The plot follows the Christmas holiday misadventures of the Stone family in a small New England town, when the eldest son (played by Mulroney) brings his uptight girlfriend (played by Parker) home with the intention of proposing to her with a cherished heirloom ring. Overwhelmed by the hostile reception, she begs her sister to join her for emotional support, triggering further complications.

The film was a moderate critical and commercial success, with a worldwide gross of over US$92.2 million. While Parker was nominated for a Golden Globe Award for her performance, Keaton, Nelson and McAdams garnered a Satellite Award nomination each. In addition, McAdams was awarded a Teen Choice Award the following year.


Not to be confused with Sly and the Family Stone.

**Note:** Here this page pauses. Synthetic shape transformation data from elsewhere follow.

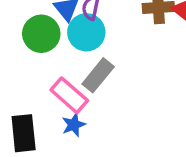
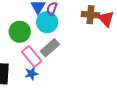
green circle: (41, 34) -> (20, 32), moved

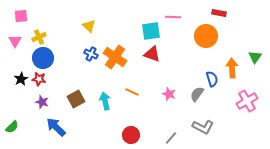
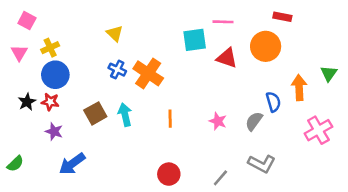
pink square: (21, 16) -> (27, 21), turned 32
red triangle: (152, 54) -> (227, 58), moved
orange line: (132, 92) -> (170, 119), turned 64
brown square: (76, 99) -> (95, 113), moved
cyan arrow: (105, 101) -> (125, 115), moved
blue arrow: (56, 127) -> (72, 164), turned -80

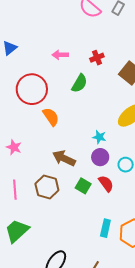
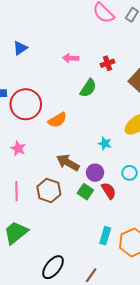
red circle: (32, 89) -> (26, 104), moved
orange semicircle: (51, 117) -> (57, 120), turned 90
purple circle: (100, 157) -> (95, 173), moved

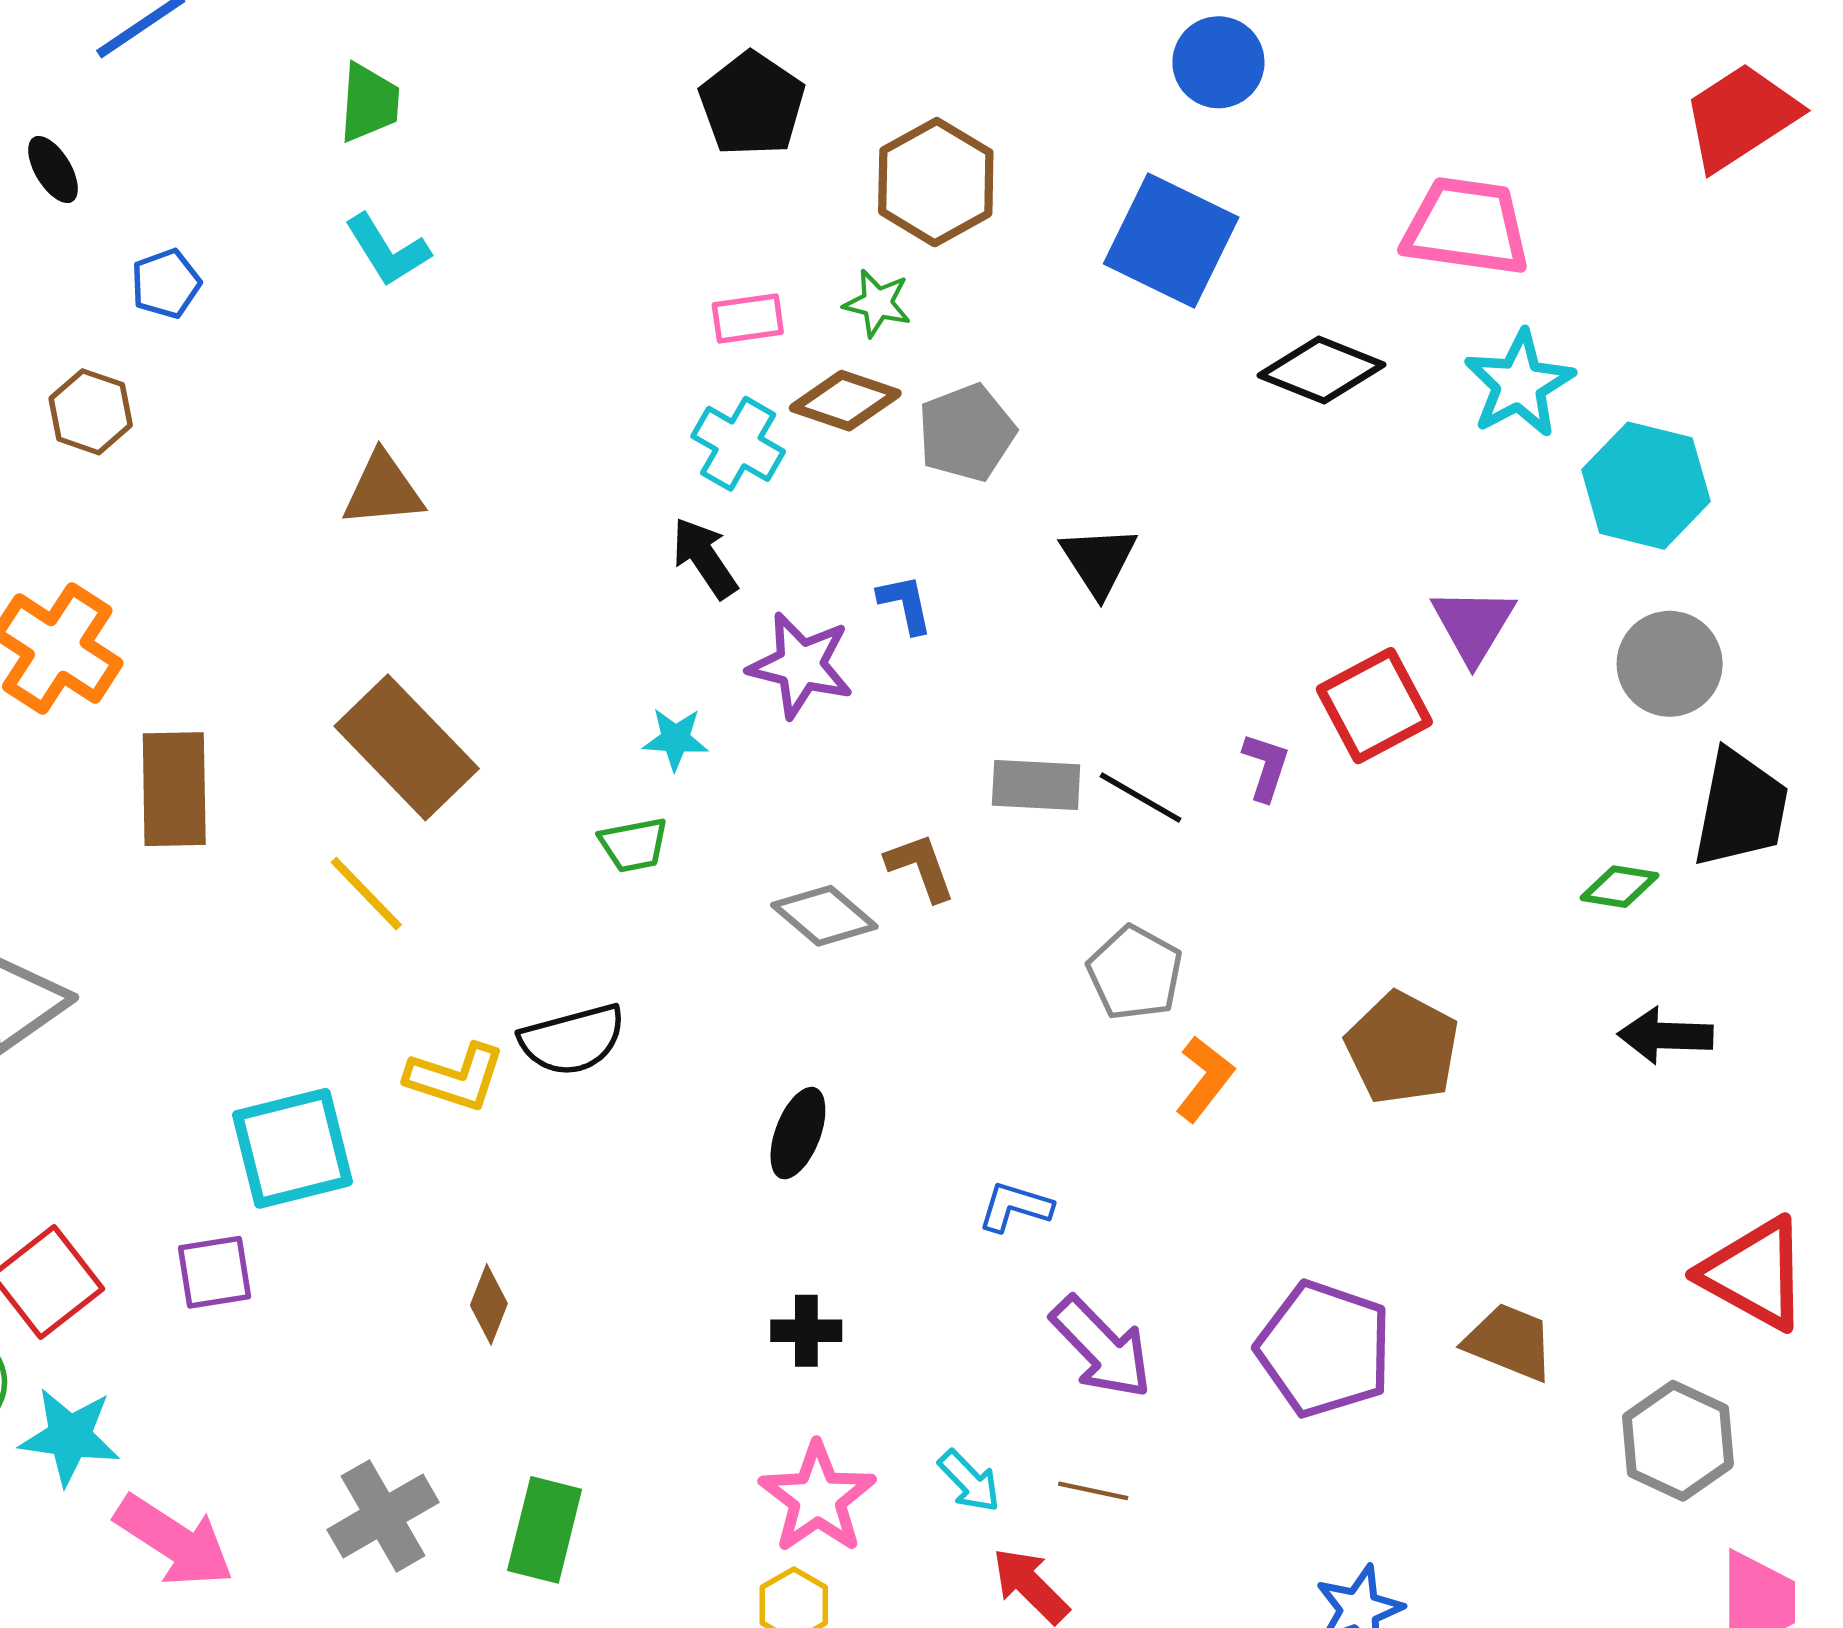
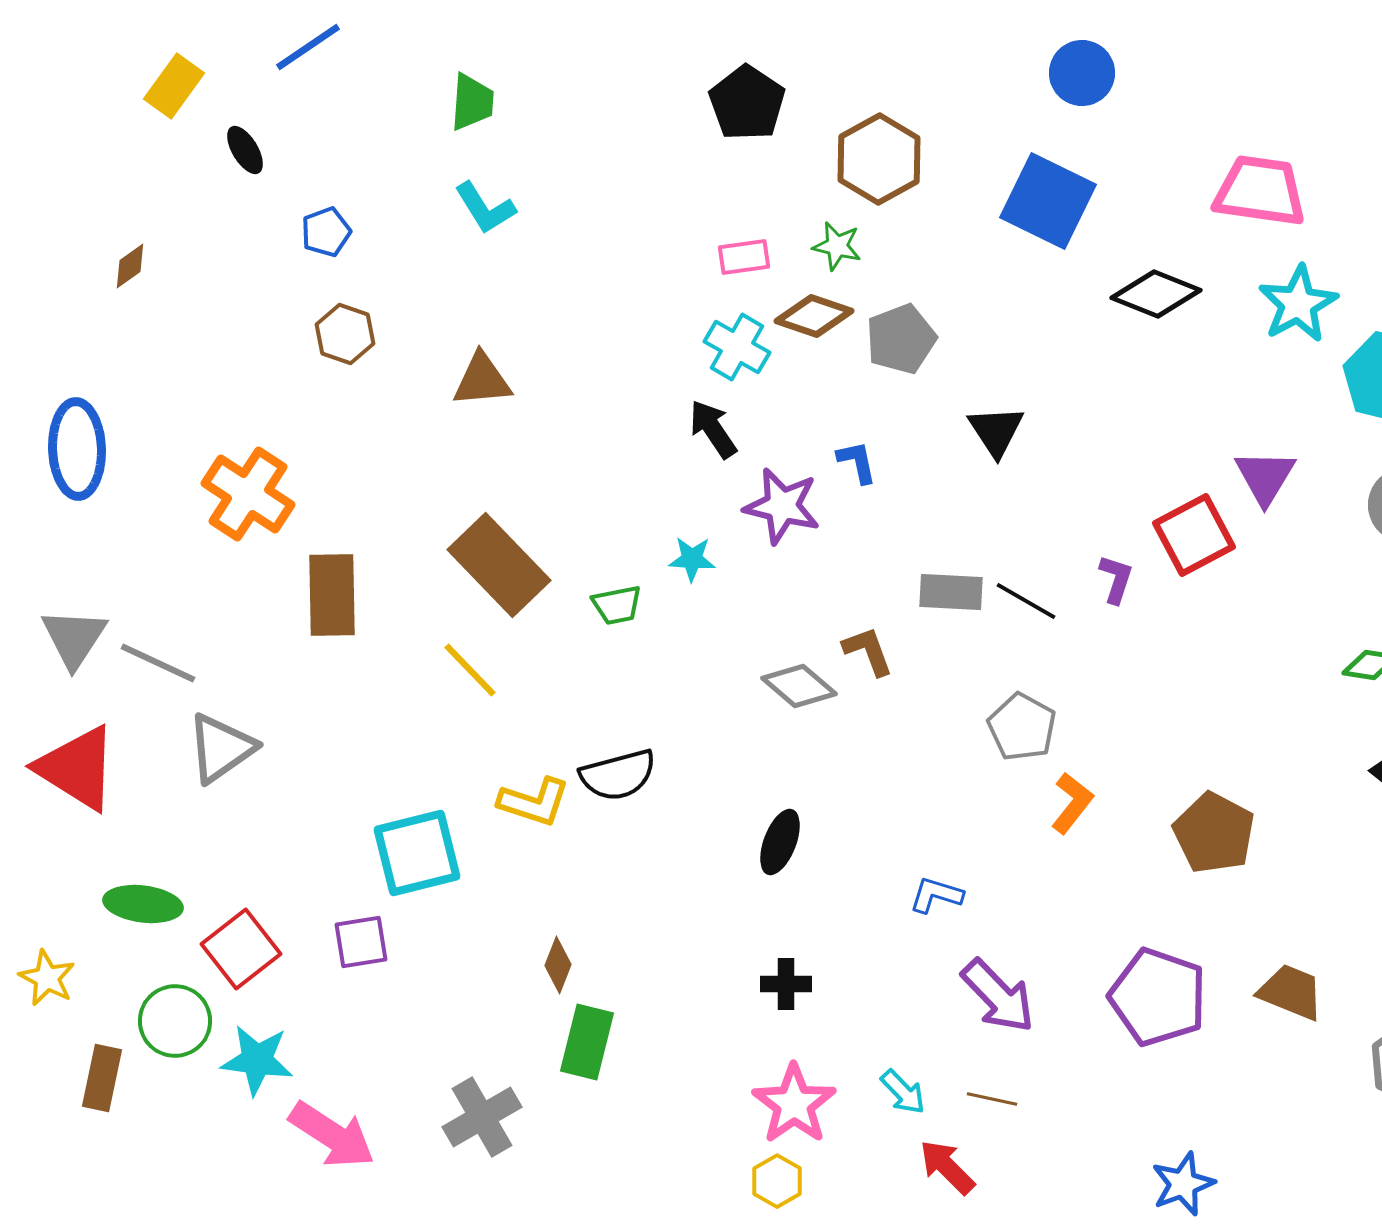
brown hexagon: (91, 412) -> (345, 334), moved
green trapezoid: (634, 845) -> (617, 605), moved
brown pentagon: (1402, 1048) -> (1214, 833), moved
green rectangle: (545, 1530) -> (587, 1042), moved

  • Amazingly Embarrassing Parents: Sybill, much to Amy's mortification.
  • Bittersweet Ending: By the end of the movie everyone is seen reunited for Christmas a year later; Meredith is now with Ben, Everett with Julie, Thad and Patrick have adopted a baby boy named Gus, Susannah has had her baby, and Amy is engaged to Brad and wearing her grandmother's ring. But it is all but stated that Sybill has died over the course of the year.
  • Black Sheep: Subverted with Everett, who has the appearances of a buttoned-up Manhattan executive, but is really just like the rest of his family.

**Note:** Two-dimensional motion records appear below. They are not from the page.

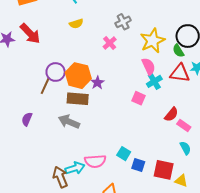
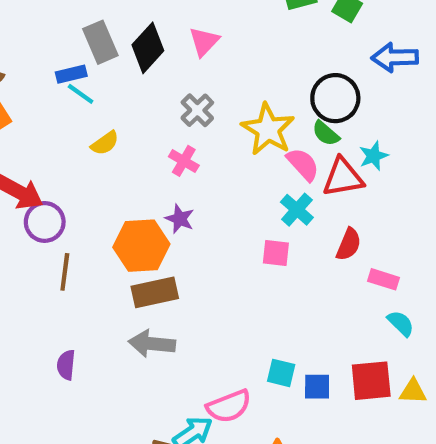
pink semicircle: (149, 66) -> (303, 164), moved
purple circle: (56, 72) -> (45, 222), moved
purple star: (97, 83) -> (180, 219), moved
brown line: (45, 86) -> (65, 272), moved
red semicircle: (171, 114) -> (349, 244), moved

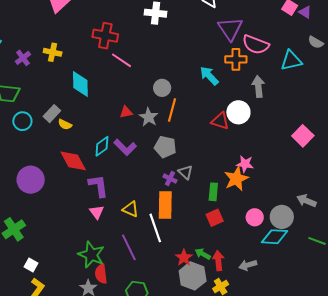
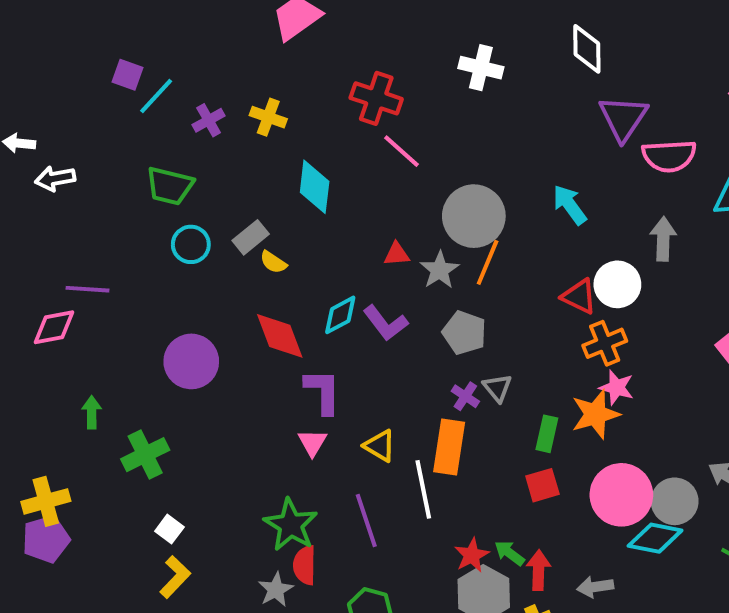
pink semicircle: (256, 45) -> (669, 156), turned -32
orange cross: (236, 59) -> (605, 343), moved, turned -30
gray circle: (162, 88) -> (474, 216), size x1.8
pink circle: (255, 217) -> (621, 495), size x1.8

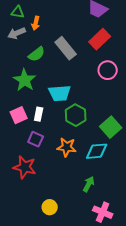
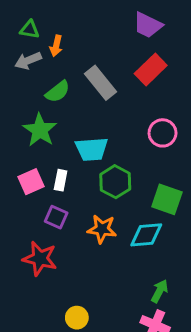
pink circle: (108, 70) -> (163, 133), moved
green square: (111, 127) -> (167, 199), turned -30
green arrow: (89, 184) -> (160, 291), moved

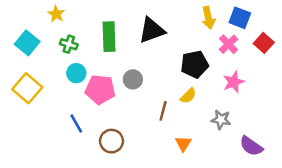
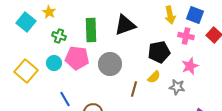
cyan square: (27, 43) -> (26, 22), moved
pink cross: (228, 44) -> (186, 36), turned -35
cyan circle: (76, 73) -> (54, 63), moved
gray circle: (133, 79) -> (110, 64), size x1.5
pink pentagon: (100, 89) -> (77, 58), moved
gray star: (221, 120) -> (177, 87), moved

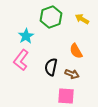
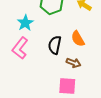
black semicircle: (51, 67) -> (55, 45), moved

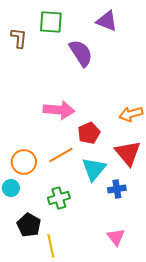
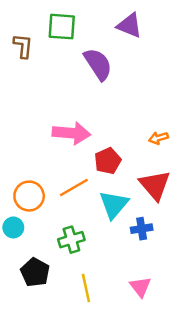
orange arrow: (131, 114) -> (159, 138), size x0.7
yellow line: (51, 246) -> (86, 288), moved

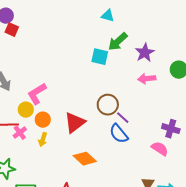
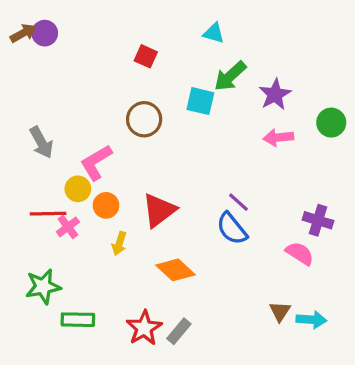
red square: (12, 30) -> (146, 56), moved
brown circle: (108, 105) -> (144, 119), moved
yellow arrow: (43, 140) -> (119, 243), moved

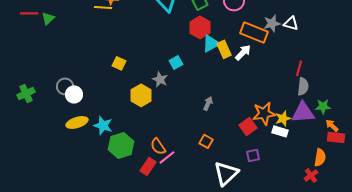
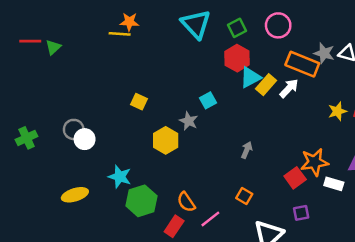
gray star: (272, 23) -> (324, 53), turned 30
yellow rectangle: (224, 49) -> (266, 85), turned 66
yellow star: (283, 118) -> (337, 111), moved
yellow ellipse: (77, 122) -> (75, 195), moved
pink line: (167, 157) -> (210, 219), moved

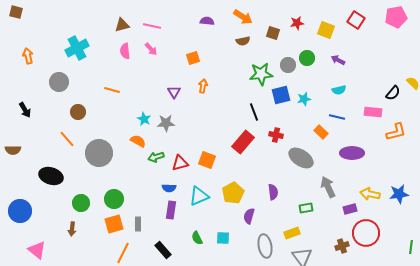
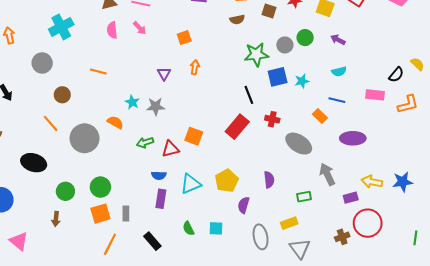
orange L-shape: (396, 132) -> (408, 104), moved
orange semicircle: (138, 141) -> (115, 122), moved
orange square: (207, 160) -> (194, 136), moved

    • Played straighter with Ben, who is supposed to be the "loser" of the family but is probably the nicest, most understanding, and least judgemental of the family.
  • Both Sides Have a Point: The Christmas Movie.
  • Bourgeois Bohemian: The Stone family has this kind of vibe going on.
  • Brutal Honesty: Rachel McAdams describes Amy as someone who isn't mean insomuch as she just calls things as she sees them.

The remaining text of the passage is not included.